Exercise description | Given the records underneath, please repeat exactly the lines from the line with "vorhanden. Schnell habe" through the line with "Sua opinião ajuda", passing over any picture.

───── Data under study ─────

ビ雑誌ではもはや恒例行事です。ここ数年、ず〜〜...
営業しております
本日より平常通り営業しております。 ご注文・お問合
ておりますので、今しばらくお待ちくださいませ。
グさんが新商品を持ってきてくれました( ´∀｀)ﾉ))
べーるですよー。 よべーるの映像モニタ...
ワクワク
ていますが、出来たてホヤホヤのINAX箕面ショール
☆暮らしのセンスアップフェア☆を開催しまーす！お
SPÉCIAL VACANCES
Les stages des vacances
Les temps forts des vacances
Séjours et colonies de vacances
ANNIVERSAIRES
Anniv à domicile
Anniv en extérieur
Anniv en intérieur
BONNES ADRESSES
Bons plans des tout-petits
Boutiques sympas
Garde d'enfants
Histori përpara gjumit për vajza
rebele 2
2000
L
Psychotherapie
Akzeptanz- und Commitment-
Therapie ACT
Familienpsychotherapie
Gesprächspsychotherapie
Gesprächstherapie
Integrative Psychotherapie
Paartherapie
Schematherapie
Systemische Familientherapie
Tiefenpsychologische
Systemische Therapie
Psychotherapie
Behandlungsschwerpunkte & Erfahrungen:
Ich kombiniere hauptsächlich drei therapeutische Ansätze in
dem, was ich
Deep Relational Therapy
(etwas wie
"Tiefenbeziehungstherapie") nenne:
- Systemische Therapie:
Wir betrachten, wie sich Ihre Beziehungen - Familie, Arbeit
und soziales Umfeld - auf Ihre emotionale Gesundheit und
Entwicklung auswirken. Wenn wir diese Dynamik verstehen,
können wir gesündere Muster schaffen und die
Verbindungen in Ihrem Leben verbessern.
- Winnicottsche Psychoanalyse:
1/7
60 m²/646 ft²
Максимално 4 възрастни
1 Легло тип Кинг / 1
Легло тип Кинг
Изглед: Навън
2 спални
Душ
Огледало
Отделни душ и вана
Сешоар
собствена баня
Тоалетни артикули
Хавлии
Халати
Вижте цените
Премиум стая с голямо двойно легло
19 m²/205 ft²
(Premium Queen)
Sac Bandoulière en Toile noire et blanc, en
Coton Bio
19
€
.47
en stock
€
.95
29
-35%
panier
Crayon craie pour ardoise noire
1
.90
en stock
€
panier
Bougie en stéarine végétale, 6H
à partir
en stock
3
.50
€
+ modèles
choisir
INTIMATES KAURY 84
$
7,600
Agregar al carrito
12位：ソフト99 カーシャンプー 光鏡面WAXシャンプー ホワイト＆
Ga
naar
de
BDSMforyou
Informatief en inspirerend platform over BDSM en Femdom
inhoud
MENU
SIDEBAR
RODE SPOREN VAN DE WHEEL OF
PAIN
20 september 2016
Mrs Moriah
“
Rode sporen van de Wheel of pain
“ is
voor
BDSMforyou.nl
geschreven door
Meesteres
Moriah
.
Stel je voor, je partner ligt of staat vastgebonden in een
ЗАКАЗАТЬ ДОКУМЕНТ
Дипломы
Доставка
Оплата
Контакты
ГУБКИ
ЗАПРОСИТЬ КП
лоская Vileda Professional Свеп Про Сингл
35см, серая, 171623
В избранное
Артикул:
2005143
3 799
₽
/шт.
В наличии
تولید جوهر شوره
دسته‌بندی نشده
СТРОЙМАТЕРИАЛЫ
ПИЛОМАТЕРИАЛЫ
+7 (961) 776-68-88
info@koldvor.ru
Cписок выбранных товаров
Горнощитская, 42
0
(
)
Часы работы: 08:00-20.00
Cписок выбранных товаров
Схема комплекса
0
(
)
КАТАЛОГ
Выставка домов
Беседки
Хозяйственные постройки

─────
───── Data under study ─────

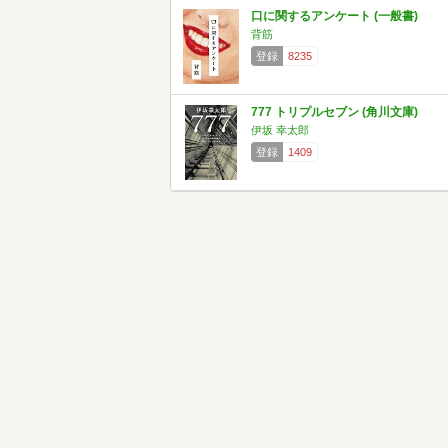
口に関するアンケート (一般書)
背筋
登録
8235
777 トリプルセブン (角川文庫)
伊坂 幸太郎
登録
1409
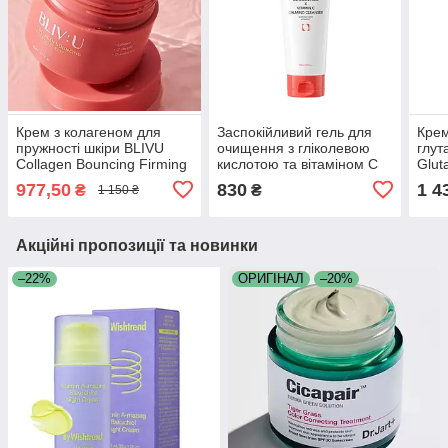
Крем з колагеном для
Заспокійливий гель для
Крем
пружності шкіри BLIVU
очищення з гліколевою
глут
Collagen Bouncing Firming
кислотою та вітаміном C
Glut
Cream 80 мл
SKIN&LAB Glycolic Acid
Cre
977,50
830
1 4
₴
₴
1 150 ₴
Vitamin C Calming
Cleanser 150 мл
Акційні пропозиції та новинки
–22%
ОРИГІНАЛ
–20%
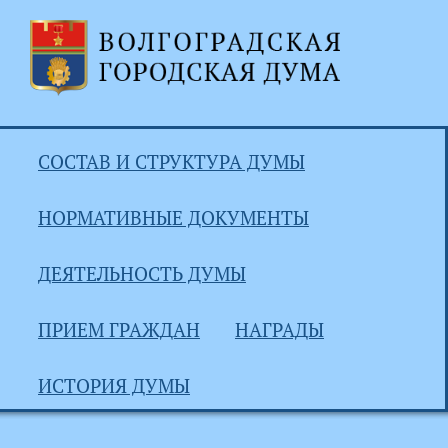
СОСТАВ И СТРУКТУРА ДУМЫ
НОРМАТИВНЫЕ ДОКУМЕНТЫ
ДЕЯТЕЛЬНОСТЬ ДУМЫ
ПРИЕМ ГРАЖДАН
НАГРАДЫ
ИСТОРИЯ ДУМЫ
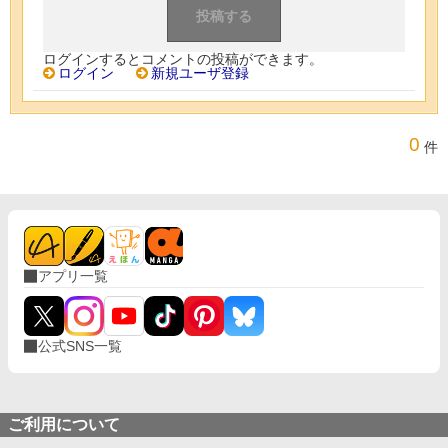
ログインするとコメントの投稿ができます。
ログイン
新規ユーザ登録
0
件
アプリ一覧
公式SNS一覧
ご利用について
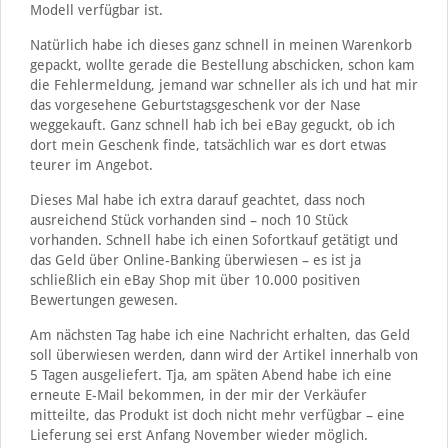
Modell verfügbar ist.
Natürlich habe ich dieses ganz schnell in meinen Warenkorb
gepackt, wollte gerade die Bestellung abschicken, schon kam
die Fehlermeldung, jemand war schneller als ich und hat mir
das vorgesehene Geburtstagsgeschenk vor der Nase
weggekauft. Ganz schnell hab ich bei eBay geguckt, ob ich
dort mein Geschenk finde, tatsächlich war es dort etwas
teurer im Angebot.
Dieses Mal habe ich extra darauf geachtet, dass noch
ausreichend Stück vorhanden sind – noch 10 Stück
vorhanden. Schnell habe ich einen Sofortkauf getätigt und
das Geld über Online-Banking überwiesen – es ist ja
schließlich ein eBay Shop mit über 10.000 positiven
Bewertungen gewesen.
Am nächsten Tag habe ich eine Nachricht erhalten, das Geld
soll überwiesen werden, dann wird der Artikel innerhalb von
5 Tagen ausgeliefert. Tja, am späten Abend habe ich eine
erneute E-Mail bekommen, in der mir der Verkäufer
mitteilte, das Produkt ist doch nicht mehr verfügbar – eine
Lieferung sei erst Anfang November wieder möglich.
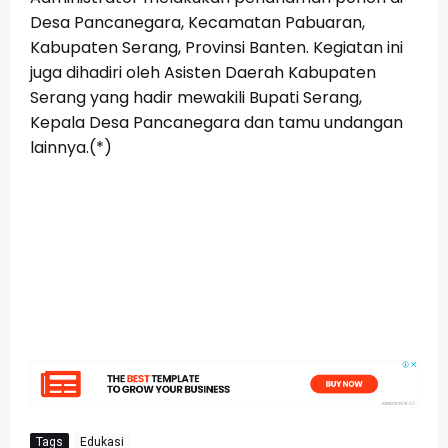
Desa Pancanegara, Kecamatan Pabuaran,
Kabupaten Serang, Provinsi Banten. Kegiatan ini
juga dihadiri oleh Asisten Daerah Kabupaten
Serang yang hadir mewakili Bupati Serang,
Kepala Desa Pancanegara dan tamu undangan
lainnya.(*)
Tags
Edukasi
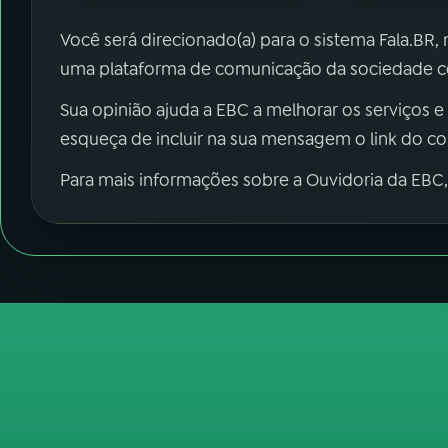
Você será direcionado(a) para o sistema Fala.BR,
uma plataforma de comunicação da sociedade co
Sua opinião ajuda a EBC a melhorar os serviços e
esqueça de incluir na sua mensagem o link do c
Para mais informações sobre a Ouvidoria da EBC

─────
───── Data under study ─────

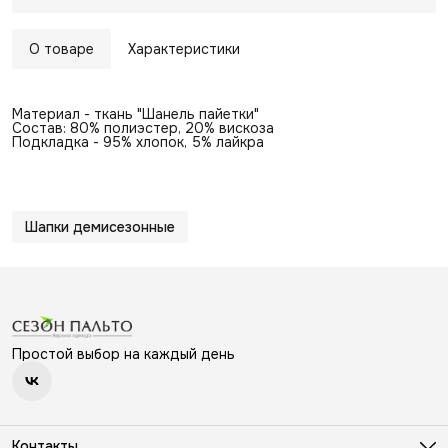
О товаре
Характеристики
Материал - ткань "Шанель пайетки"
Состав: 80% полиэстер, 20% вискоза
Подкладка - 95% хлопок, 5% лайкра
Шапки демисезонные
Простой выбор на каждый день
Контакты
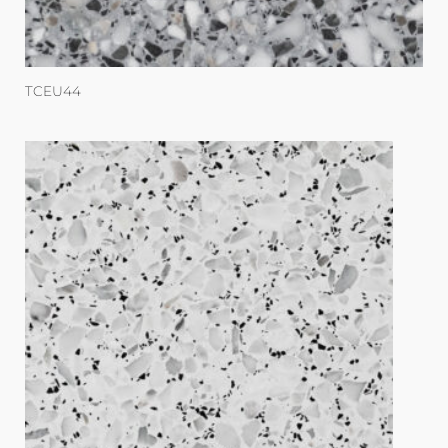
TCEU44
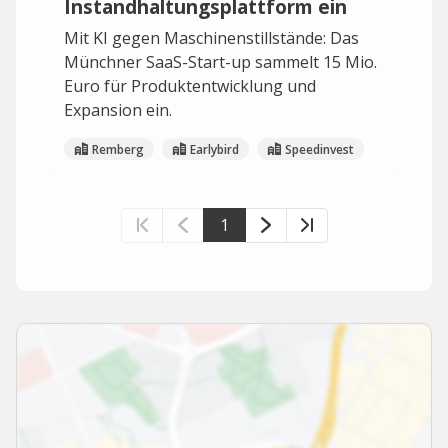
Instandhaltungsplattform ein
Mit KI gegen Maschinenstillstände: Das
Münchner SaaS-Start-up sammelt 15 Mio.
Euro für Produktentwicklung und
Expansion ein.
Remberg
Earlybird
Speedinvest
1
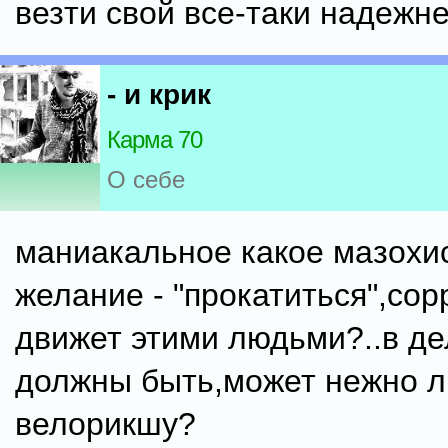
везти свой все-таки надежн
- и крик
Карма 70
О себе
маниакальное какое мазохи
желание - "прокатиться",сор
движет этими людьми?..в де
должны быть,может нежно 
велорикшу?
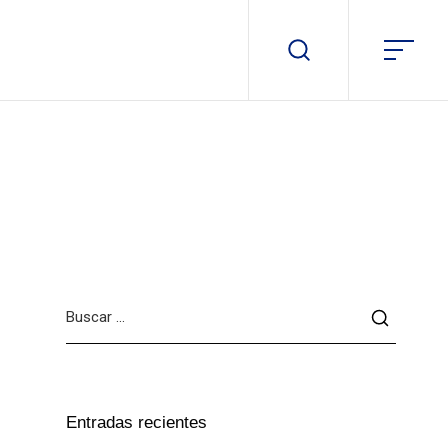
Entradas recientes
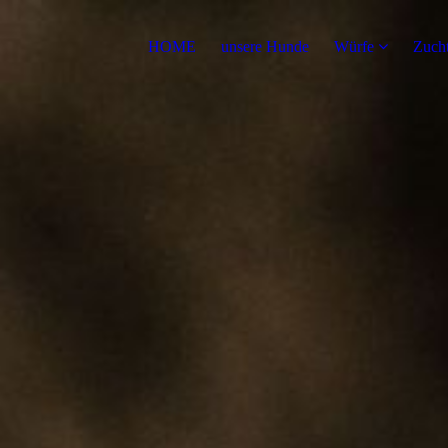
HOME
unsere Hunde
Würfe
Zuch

─────

Expected answer |
vorhanden. Schnell habe ich einen Sofortkauf getätigt und
das Geld über Online-Banking überwiesen – es ist ja
schließlich ein eBay Shop mit über 10.000 positiven
Bewertungen gewesen.
Am nächsten Tag habe ich eine Nachricht erhalten, das Geld
soll überwiesen werden, dann wird der Artikel innerhalb von
5 Tagen ausgeliefert. Tja, am späten Abend habe ich eine
erneute E-Mail bekommen, in der mir der Verkäufer
mitteilte, das Produkt ist doch nicht mehr verfügbar – eine
Lieferung sei erst Anfang November wieder möglich.
Desa Pancanegara, Kecamatan Pabuaran,
Kabupaten Serang, Provinsi Banten. Kegiatan ini
juga dihadiri oleh Asisten Daerah Kabupaten
Serang yang hadir mewakili Bupati Serang,
Kepala Desa Pancanegara dan tamu undangan
lainnya.(*)
Tags
Edukasi
Você será direcionado(a) para o sistema Fala.BR,
uma plataforma de comunicação da sociedade co
Sua opinião ajuda a EBC a melhorar os serviços e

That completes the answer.